Saved data entries:
****************************************

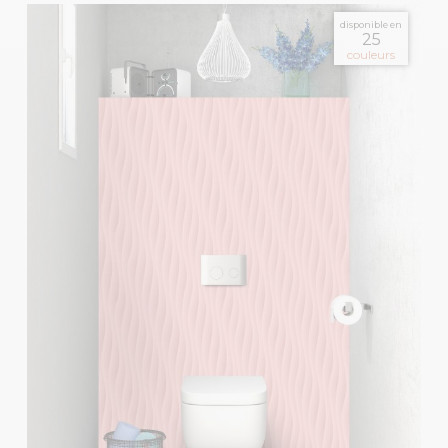
disponible en
25
couleurs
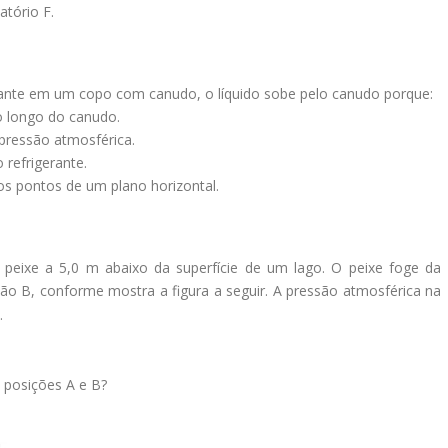
atório F.
nte em um copo com canudo, o líquido sobe pelo canudo porque:
o longo do canudo.
 pressão atmosférica.
 refrigerante.
os pontos de um plano horizontal.
eixe a 5,0 m abaixo da superfície de um lago. O peixe foge da
o B, conforme mostra a figura a seguir. A pressão atmosférica na
.
s posições A e B?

****************************************

Where a line of the records above holds the word "pressão", copy that line.

 pressão atmosférica.
o B, conforme mostra a figura a seguir. A pressão atmosférica na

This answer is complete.